Final RATIONALE-315 Analysis Supports Perioperative Tislelizumab
Key Takeaways
- Perioperative tislelizumab remained associated with longer overall survival, and event-free survival also remained improved at final follow-up.
- Survival patterns were generally similar across reported subgroups, while exploratory tumor mutational burden analyses did not show clear overall survival separation.
- Surgery, adjuvant treatment, adverse events, and immune-mediated toxicity were reported across the perioperative treatment course.
This randomized, double-blind, placebo-controlled phase III trial enrolled adults at 50 sites in China. Participants had histologically confirmed squamous or nonsquamous stage II-IIIA disease, ECOG performance status 0 or 1, and planned curative resection. Patients received three or four neoadjuvant cycles of tislelizumab or placebo with platinum-based chemotherapy, then surgery, then adjuvant tislelizumab or placebo. At the 7 March 2025 cut-off, median follow-up was 38.5 months, and endpoints included BICR-assessed event-free survival and BIPR-assessed major pathological response, with overall survival among secondary outcomes. This final analysis provided a mature survival readout for the intent-to-treat population.
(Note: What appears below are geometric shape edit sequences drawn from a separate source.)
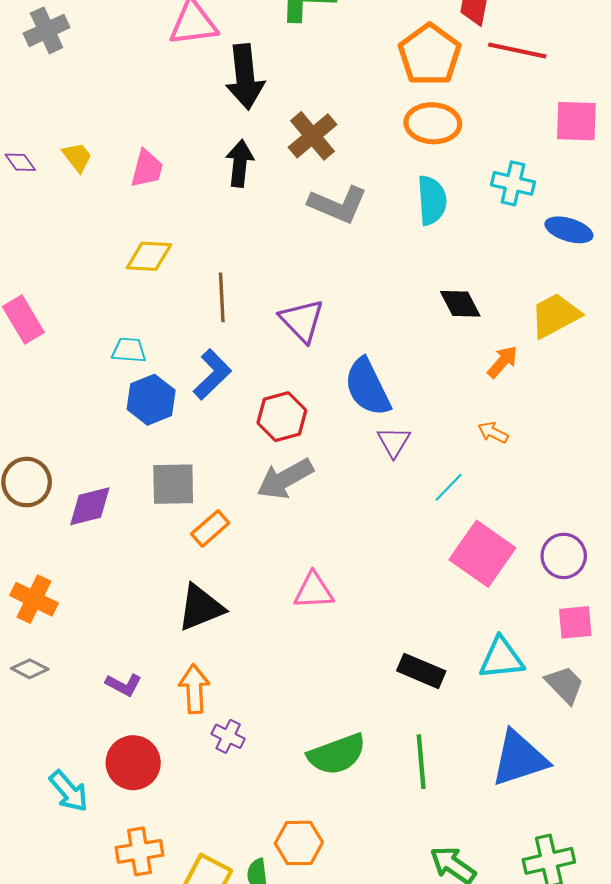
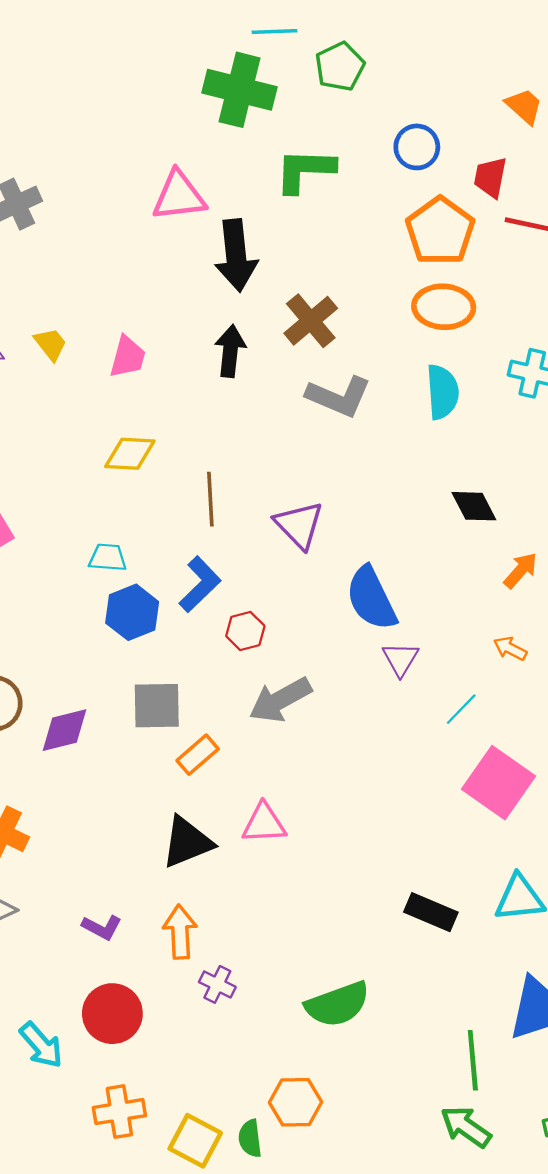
red hexagon: (282, 417) -> (245, 631), moved, size x0.7
pink triangle: (314, 591) -> (264, 823), moved
green line: (421, 762) -> (473, 1060), moved

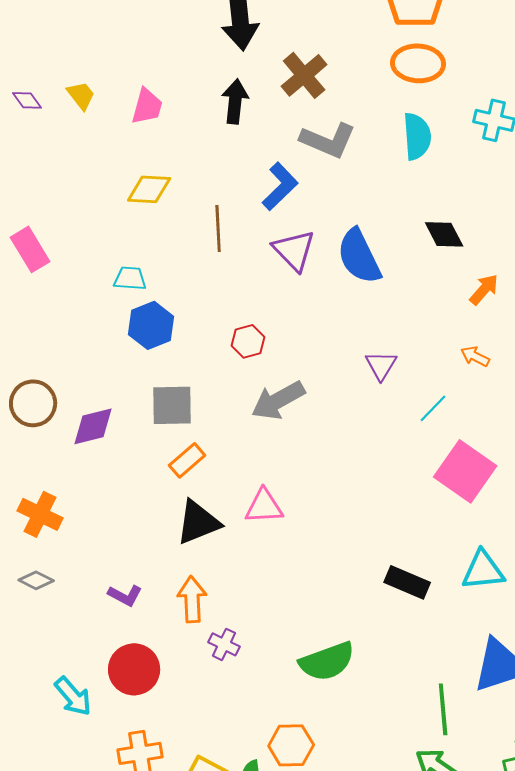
blue L-shape: (200, 584) -> (280, 186), moved
blue semicircle: (371, 598) -> (359, 256), moved
orange rectangle: (198, 755) -> (187, 460), moved

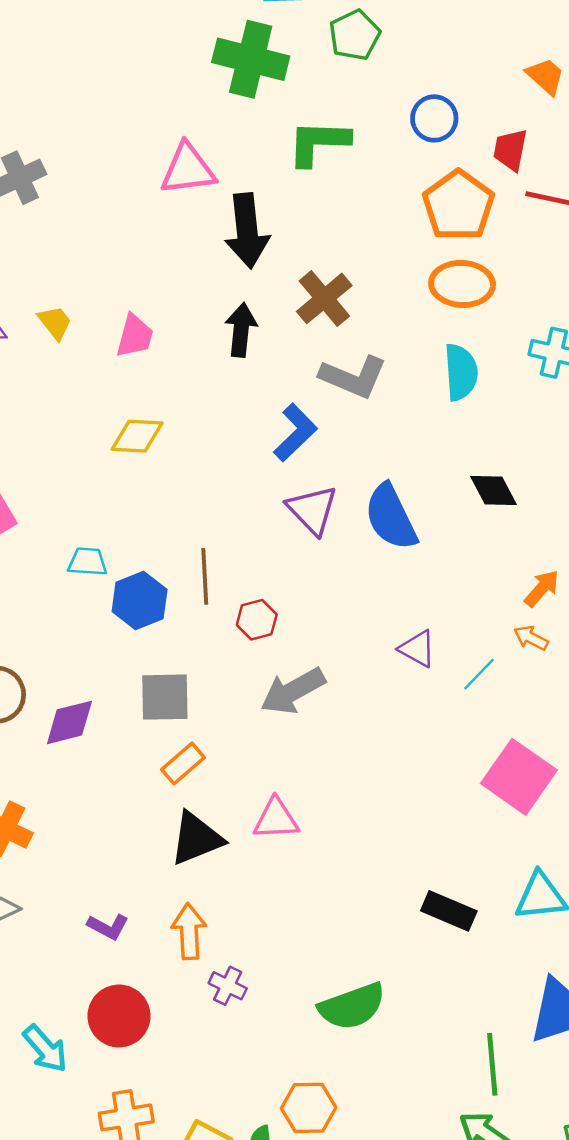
brown line: (218, 228) -> (205, 576), moved
cyan trapezoid: (130, 278) -> (88, 562), moved
orange arrow: (484, 289) -> (542, 588), moved
purple triangle: (381, 365) -> (417, 649), turned -32
cyan line: (433, 408) -> (479, 674), moved

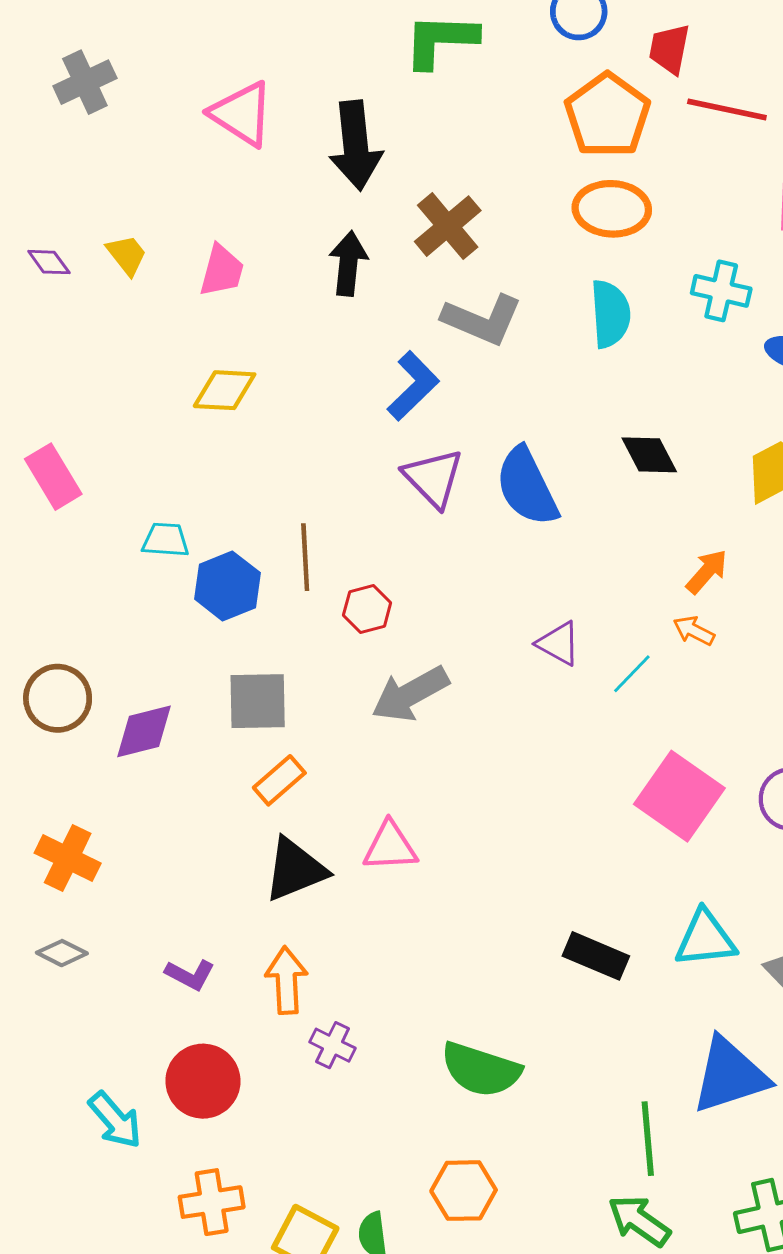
pink triangle: (188, 169) -> (242, 114), moved, turned 40
green semicircle: (352, 1006) -> (481, 1070), turned 38
orange hexagon: (309, 1108) -> (464, 1191), moved

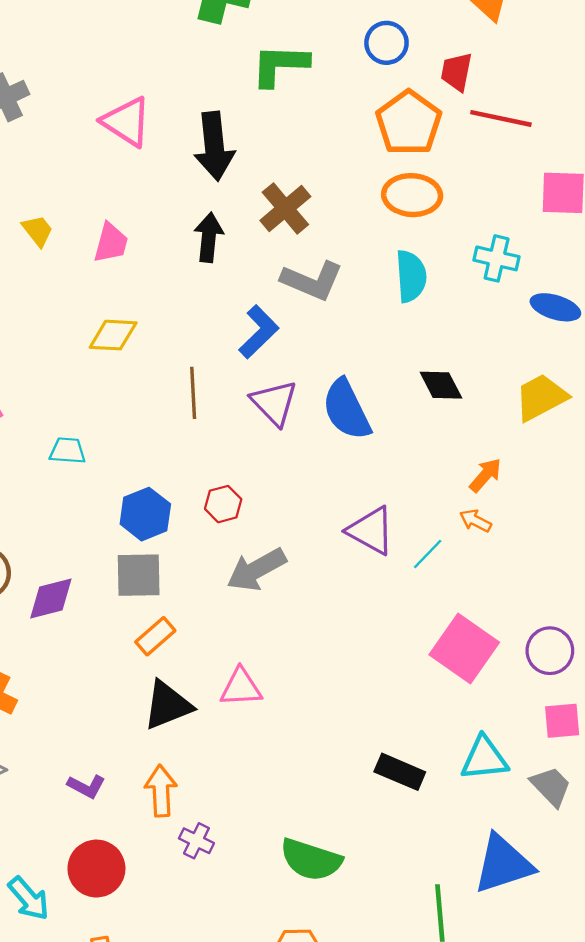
brown line: (305, 557) -> (193, 393), moved
blue hexagon: (227, 586) -> (145, 514), moved
purple triangle: (559, 644) -> (371, 531), size x1.4

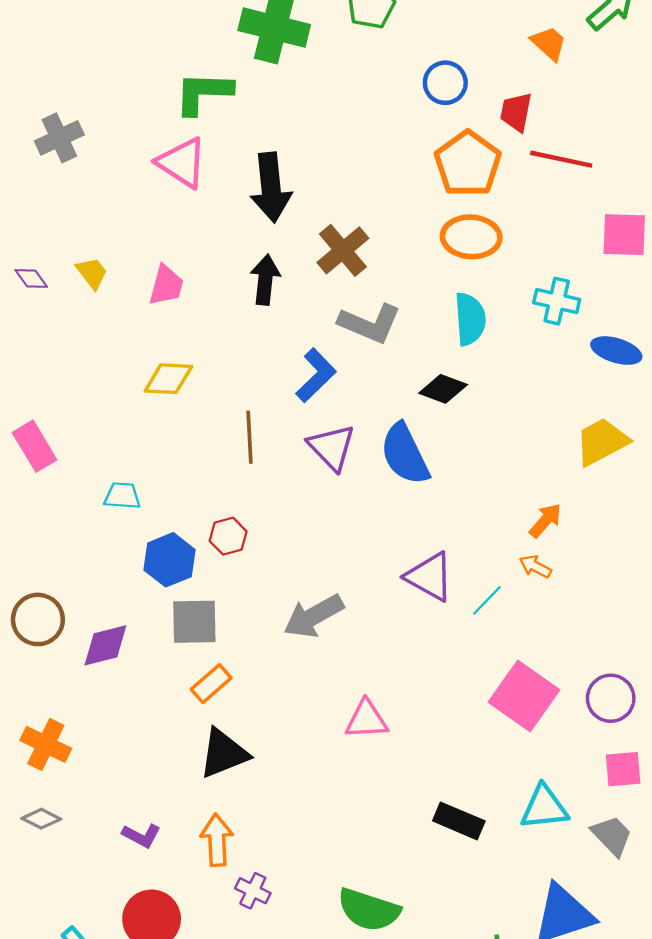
green L-shape: (280, 65) -> (203, 93), moved
black diamond: (441, 385) -> (443, 389), moved, turned -42
red hexagon: (223, 504) -> (228, 536), moved
blue hexagon: (145, 514) -> (170, 560), moved
pink triangle: (241, 687) -> (366, 720), moved

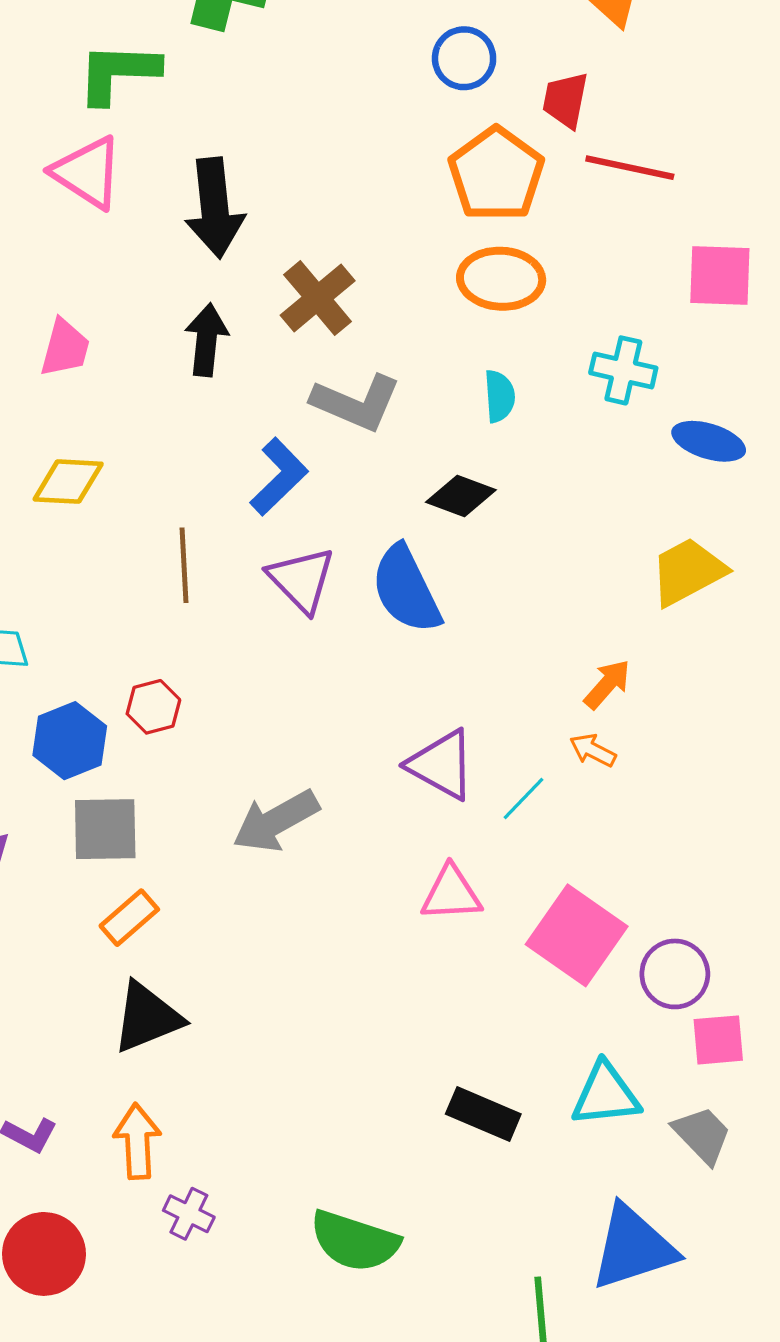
cyan semicircle: (470, 319) -> (499, 396), size x0.7
purple circle: (611, 698) -> (675, 974), moved
pink triangle: (366, 720) -> (451, 893), moved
Overall survival favored tislelizumab, with a hazard ratio of 0.65, a 95% confidence interval of 0.45 to 0.93, and P = 0.009. The 36-month overall survival rates were 79.3% with tislelizumab and 69.3% with placebo, and deaths occurred in 52 of 226 and 70 of 227 patients. Event-free survival also favored tislelizumab, with a hazard ratio of 0.58, a 95% confidence interval of 0.43 to 0.79, and median event-free survival not reached versus 30.6 months. The 36-month event-free survival rates were 64.7% and 48.0%, with 170 BICR-assessed events overall, including 72 and 98 events, respectively. At the final analysis, both overall survival and event-free survival favored the perioperative tislelizumab regimen.
Benefit was generally consistent across prespecified and post hoc subgroups, including histology, disease stage, PD-L1 expression, and central node status. An exploratory tumor mutational burden analysis did not show clear overall survival separation between TMB-high and TMB-low groups, and sample size limited that assessment. Study-defined surgery was performed in 190 of 226 patients in the tislelizumab arm and 173 of 227 in the placebo arm. Adjuvant treatment was received by 168 and 147 patients, while treatment-emergent adverse events leading to surgery cancellation occurred in 5 and 2 patients and those leading to surgery delay in 17 and 8. Postoperative complications occurred in 125 of 190 and 108 of 173 surgical patients, with 22 and 28 grade 3 or higher events, adding perioperative safety context.
Among treated patients, treatment-related adverse events occurred in 224 of 226 patients with tislelizumab and 225 of 226 with placebo, including grade 3 or higher events in 165 and 152 patients. Serious treatment-related adverse events occurred in 35 and 20 patients, discontinuations due to treatment-related adverse events in 29 and 21, and treatment-related deaths in 4 and 2. Immune-mediated adverse events occurred in 91 of 226 and 41 of 227 patients, with grade 3 or higher immune-mediated events in 21 and 7. Common immune-mediated events with tislelizumab included skin reactions, hypothyroidism, and pneumonitis, while serious immune-mediated events occurred in 24 and 5 patients. Two immune-mediated deaths were reported with tislelizumab and none with placebo, alongside longer survival and higher immune-related toxicity in the perioperative setting.